Lockheed’s Skunk Works had produced a preliminary design for the demonstrator under a previous contract from NASA and was the sole bidder to build the X-plane, NASA Integrated Aviation Systems Program director Ed Waggoner said April 4.

Under the $247.5 million contract, Lockheed will complete design and fabrication of the single-seat, single-engine demonstrator, which is expected to receive its X-plane designation this summer.

The aircraft is shaped to reduce sonic boom and designed to mimic the shockwave signature of a quiet supersonic airliner, generating a maximum boom loudness of 75 PLdB flying at Mach 1.4 and 55,000 ft. This compares with 105-110 PLdB for the Concorde.

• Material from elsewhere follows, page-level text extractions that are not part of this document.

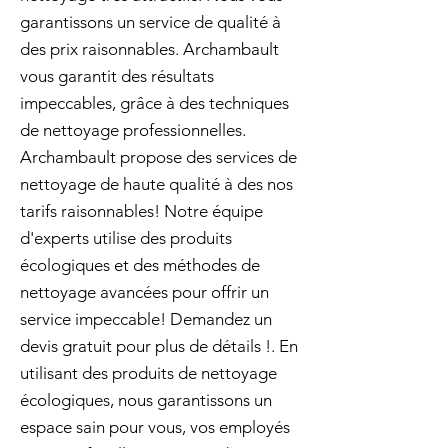
garantissons un service de qualité à
des prix raisonnables. Archambault
vous garantit des résultats
impeccables, grâce à des techniques
de nettoyage professionnelles.
Archambault propose des services de
nettoyage de haute qualité à des nos
tarifs raisonnables! Notre équipe
d'experts utilise des produits
écologiques et des méthodes de
nettoyage avancées pour offrir un
service impeccable! Demandez un
devis gratuit pour plus de détails !. En
utilisant des produits de nettoyage
écologiques, nous garantissons un
espace sain pour vous, vos employés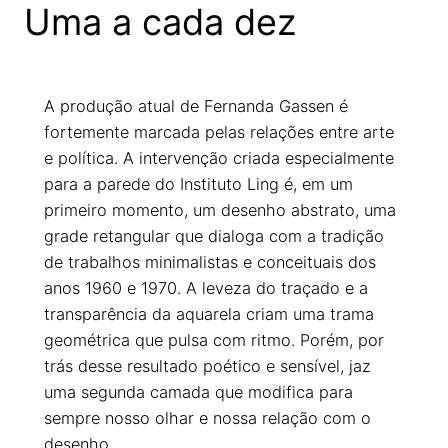
Uma a cada dez
A produção atual de Fernanda Gassen é
fortemente marcada pelas relações entre arte
e política. A intervenção criada especialmente
para a parede do Instituto Ling é, em um
primeiro momento, um desenho abstrato, uma
grade retangular que dialoga com a tradição
de trabalhos minimalistas e conceituais dos
anos 1960 e 1970. A leveza do traçado e a
transparência da aquarela criam uma trama
geométrica que pulsa com ritmo. Porém, por
trás desse resultado poético e sensível, jaz
uma segunda camada que modifica para
sempre nosso olhar e nossa relação com o
desenho.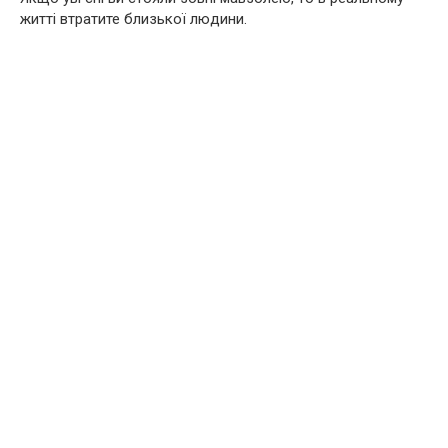
житті втратите близької людини.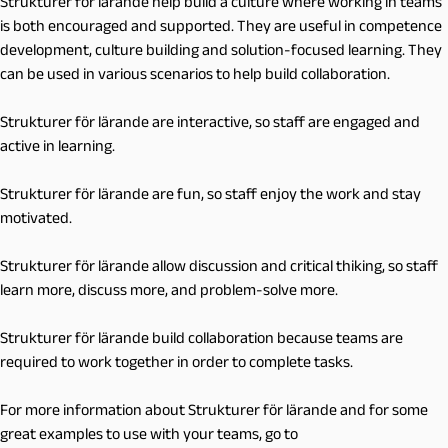
Strukturer för lärande help build a culture where working in teams
is both encouraged and supported. They are useful in competence
development, culture building and solution-focused learning. They
can be used in various scenarios to help build collaboration.
Strukturer för lärande are interactive, so staff are engaged and
active in learning.
Strukturer för lärande are fun, so staff enjoy the work and stay
motivated.
Strukturer för lärande allow discussion and critical thiking, so staff
learn more, discuss more, and problem-solve more.
Strukturer för lärande build collaboration because teams are
required to work together in order to complete tasks.
For more information about Strukturer för lärande and for some
great examples to use with your teams, go to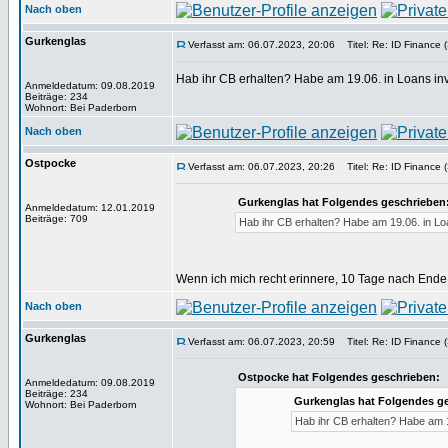
Nach oben
Gurkenglas
Verfasst am: 06.07.2023, 20:06
Titel: Re: ID Finance (
Hab ihr CB erhalten? Habe am 19.06. in Loans inve
Anmeldedatum: 09.08.2019
Beiträge: 234
Wohnort: Bei Paderborn
Nach oben
Ostpocke
Verfasst am: 06.07.2023, 20:26
Titel: Re: ID Finance (
Gurkenglas hat Folgendes geschrieben
Anmeldedatum: 12.01.2019
Beiträge: 709
Hab ihr CB erhalten? Habe am 19.06. in Loa
Wenn ich mich recht erinnere, 10 Tage nach Ende 
Nach oben
Gurkenglas
Verfasst am: 06.07.2023, 20:59
Titel: Re: ID Finance (
Ostpocke hat Folgendes geschrieben:
Anmeldedatum: 09.08.2019
Beiträge: 234
Gurkenglas hat Folgendes g
Wohnort: Bei Paderborn
Hab ihr CB erhalten? Habe am 19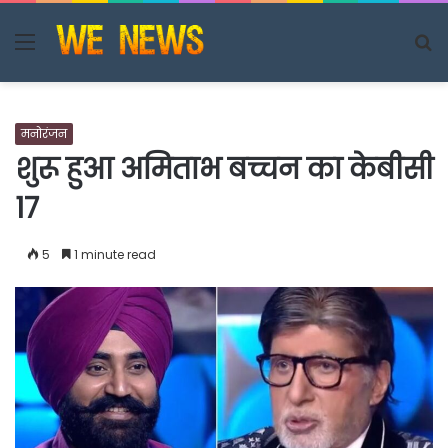
Menu
S
fo
मनोरंजन
शुरू हुआ अमिताभ बच्चन का केबीसी
17
5
1 minute read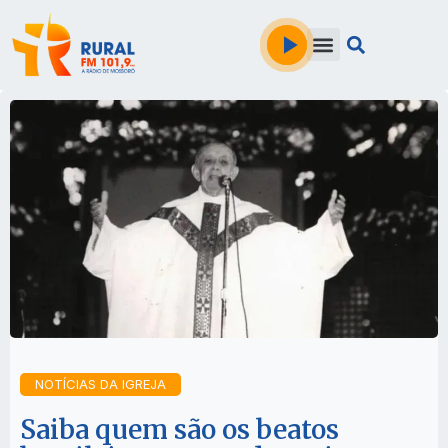
NOTÍCIAS DA IGREJA
Saiba quem são os beatos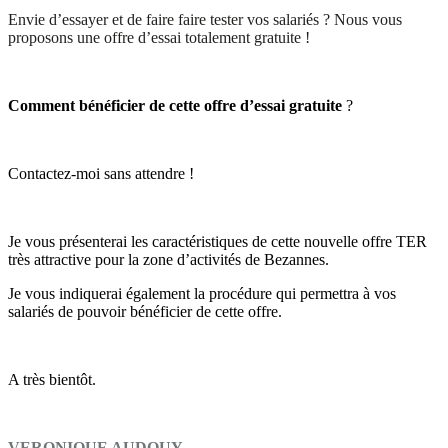
Envie d’essayer et de faire faire tester vos salariés ? Nous vous
proposons une offre d’essai totalement gratuite !
Comment bénéficier de cette offre d’essai gratuite
?
Contactez-moi sans attendre !
Je vous présenterai les caractéristiques de cette nouvelle offre TER
très attractive pour la zone d’activités de Bezannes.
Je vous indiquerai également la procédure qui permettra à vos
salariés de pouvoir bénéficier de cette offre.
A très bientôt.
VERONIQUE AUDOUY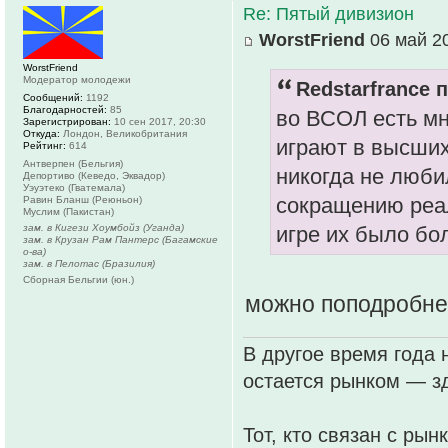
Re: Пятый дивизион
WorstFriend
06 май 20
WorstFriend
Модератор молодежи
Redstarfrance п
Сообщений:
1192
Благодарностей:
85
во ВСОЛ есть мн
Зарегистрирован:
10 сен 2017, 20:30
Откуда:
Лондон, Великобритания
играют в высших
Рейтинг:
614
Антверпен (Бельгия)
никогда не люби
Депортиво (Кеведо, Эквадор)
Уэуэтеко (Гватемала)
сокращению реал
Равин Бланш (Реюньон)
Муслим (Пакистан)
зам. в Кигези Хоумбойз (Уганда)
игре их было бол
зам. в Крузан Рам Пантерс (Багамские
о-ва)
зам. в Пелотас (Бразилия)
Сборная Бельгии (юн.)
можно поподробн
В другое время года 
остается рынком — зд
Тот, кто связан с рын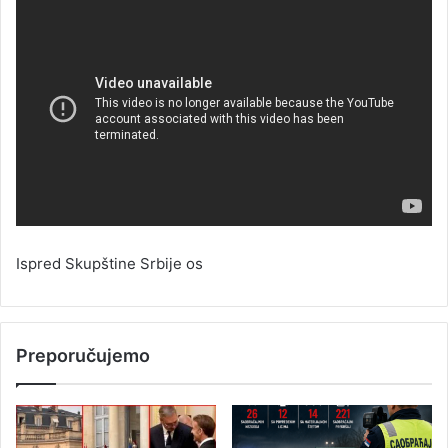
Ispred Skupštine Srbije os
Preporučujemo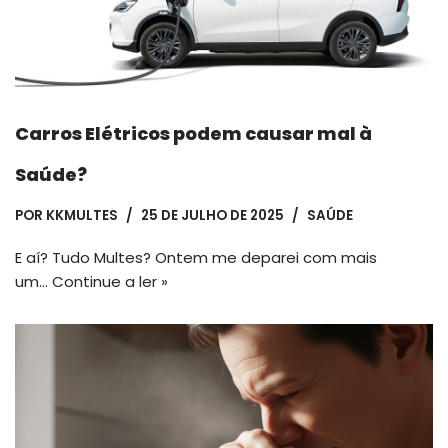
Carros Elétricos podem causar mal à
Saúde?
POR
KKMULTES
25 DE JULHO DE 2025
SAÚDE
E aí? Tudo Multes? Ontem me deparei com mais
um…
Continue a ler »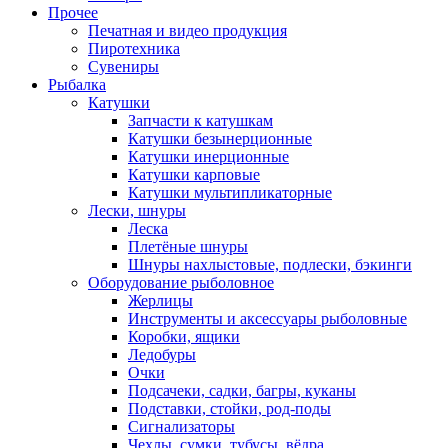
Прочее
Печатная и видео продукция
Пиротехника
Сувениры
Рыбалка
Катушки
Запчасти к катушкам
Катушки безынерционные
Катушки инерционные
Катушки карповые
Катушки мультипликаторные
Лески, шнуры
Леска
Плетёные шнуры
Шнуры нахлыстовые, подлески, бэкинги
Оборудование рыболовное
Жерлицы
Инструменты и аксессуары рыболовные
Коробки, ящики
Ледобуры
Очки
Подсачеки, садки, багры, куканы
Подставки, стойки, род-поды
Сигнализаторы
Чехлы, сумки, тубусы, вёдра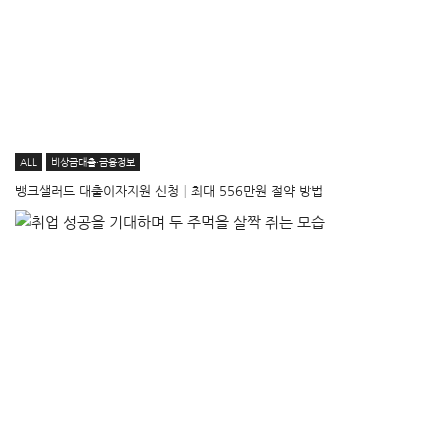
ALL
비상금대출·금융정보
뱅크샐러드 대출이자지원 신청│최대 556만원 절약 방법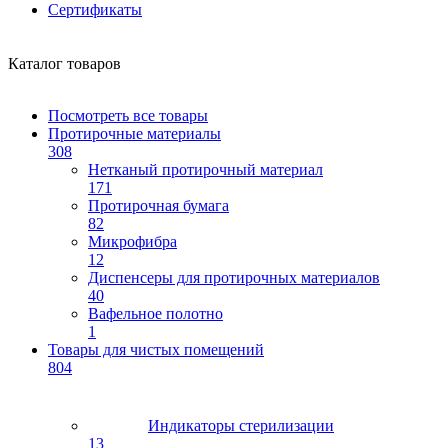
Сертификаты
Каталог товаров
Посмотреть все товары
Протирочные материалы
308
Нетканый протирочный материал
171
Протирочная бумага
82
Микрофибра
12
Диспенсеры для протирочных материалов
40
Вафельное полотно
1
Товары для чистых помещений
804
Индикаторы стерилизации
13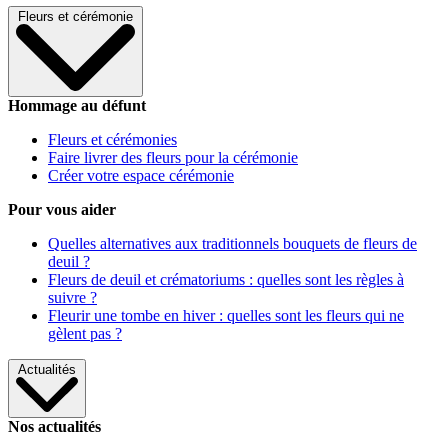
Fleurs et cérémonie
Hommage au défunt
Fleurs et cérémonies
Faire livrer des fleurs pour la cérémonie
Créer votre espace cérémonie
Pour vous aider
Quelles alternatives aux traditionnels bouquets de fleurs de
deuil ?
Fleurs de deuil et crématoriums : quelles sont les règles à
suivre ?
Fleurir une tombe en hiver : quelles sont les fleurs qui ne
gèlent pas ?
Actualités
Nos actualités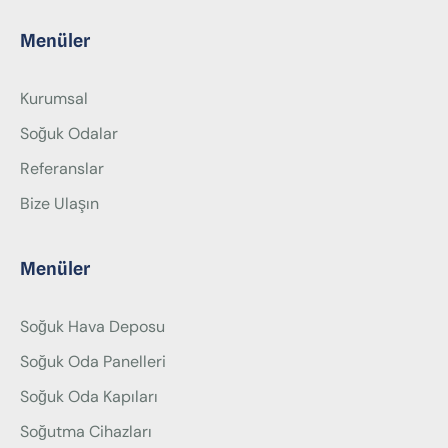
Menüler
Kurumsal
Soğuk Odalar
Referanslar
Bize Ulaşın
Menüler
Soğuk Hava Deposu
Soğuk Oda Panelleri
Soğuk Oda Kapıları
Soğutma Cihazları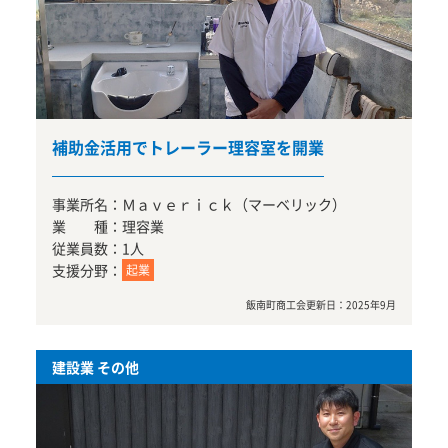
補助金活用でトレーラー理容室を開業
事業所名：
Ｍａｖｅｒｉｃｋ（マーベリック）
業 種：
理容業
従業員数：
1人
支援分野：
起業
飯南町商工会
更新日：
2025年9月
建設業 その他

The aircraft the Skunk Works will build is essentially unchanged from the preliminary design produced for NASA, Lockheed Low Boom Flight Demonstrator program manager Peter Iosifidis said.

The next step is a “delta” preliminary design review in July, leading to a critical design review in September 2019.

Following a first flight in summer 2021, the X-plane will go through flight clearance at NASA Armstrong Flight Research Center in California, followed by an acoustic validation phase to ensure it produces the desired boom signature, NASA Commercial Supersonic Technology program manager Peter Coen said.

Immediately after the completion of those phases in September 2022, Coen said, NASA plans to conduct its first public-response test campaign over a community in the southwest US that, unlike Armstrong, is not routinely exposed to sonic booms.

“We plan to conduct two community-response tests a year for a total of four to six,” he said.

Flights to gather data from noise measurements and public surveys will be conducted over communities ranging from large cities to small town and rural areas.

To meet the requirements of the regulators, “the data will be representative of the diversity of communities exposed [to booms],” Waggoner said. NASA is working with the international aviation community to define the data required, he said.

The planned three-year period of community-response flight testing, from 2023-25, “meshes with key international meetings to which we will provide the data, so it is important we stay on schedule,” Waggoner said. ICAO’s Committee on Aviation Environmental Protection is scheduled to establish the sonic boom standard at its 13th meeting in 2025.

Among those pursuing a future supersonic commercial airliner are Denver-based Boom Technology founder and CEO Blake Scholl, who believes the company’s first supersonic passenger aircraft can enter commercial service as soon as 2023 and that there is a market for as many as 1,000 supersonic airliners to be delivered by 2035.